**TASK PROMPT**
Below are the records. Retype exactly the lines between the lines holding "dans votre colis" and "LES SITUATIONS", inclusive.

[[ DATA SUPPLIED open ]]

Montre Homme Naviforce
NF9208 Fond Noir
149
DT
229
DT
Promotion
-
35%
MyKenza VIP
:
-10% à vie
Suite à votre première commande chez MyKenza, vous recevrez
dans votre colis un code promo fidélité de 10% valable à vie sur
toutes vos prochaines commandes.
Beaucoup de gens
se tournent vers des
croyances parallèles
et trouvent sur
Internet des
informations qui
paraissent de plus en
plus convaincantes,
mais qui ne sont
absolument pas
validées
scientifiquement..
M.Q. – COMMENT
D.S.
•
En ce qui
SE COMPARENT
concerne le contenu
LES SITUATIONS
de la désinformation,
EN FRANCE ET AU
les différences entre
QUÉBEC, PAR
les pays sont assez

[[ DATA SUPPLIED closed ]]
[[ DATA SUPPLIED open ]]

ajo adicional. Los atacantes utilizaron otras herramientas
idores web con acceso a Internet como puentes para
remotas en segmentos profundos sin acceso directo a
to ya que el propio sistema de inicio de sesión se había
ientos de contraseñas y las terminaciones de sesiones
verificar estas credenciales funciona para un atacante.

[[ DATA SUPPLIED closed ]]
[[ DATA SUPPLIED open ]]

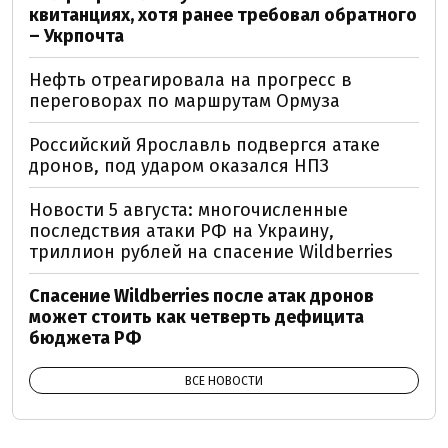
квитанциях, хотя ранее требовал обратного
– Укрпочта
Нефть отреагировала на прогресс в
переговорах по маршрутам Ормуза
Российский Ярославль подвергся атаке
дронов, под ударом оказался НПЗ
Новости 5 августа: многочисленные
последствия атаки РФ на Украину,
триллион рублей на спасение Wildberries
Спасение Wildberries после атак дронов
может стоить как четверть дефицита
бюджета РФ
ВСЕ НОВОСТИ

[[ DATA SUPPLIED closed ]]

**SOLUTION**
dans votre colis un code promo fidélité de 10% valable à vie sur
toutes vos prochaines commandes.
Beaucoup de gens
se tournent vers des
croyances parallèles
et trouvent sur
Internet des
informations qui
paraissent de plus en
plus convaincantes,
mais qui ne sont
absolument pas
validées
scientifiquement..
M.Q. – COMMENT
D.S.
•
En ce qui
SE COMPARENT
concerne le contenu
LES SITUATIONS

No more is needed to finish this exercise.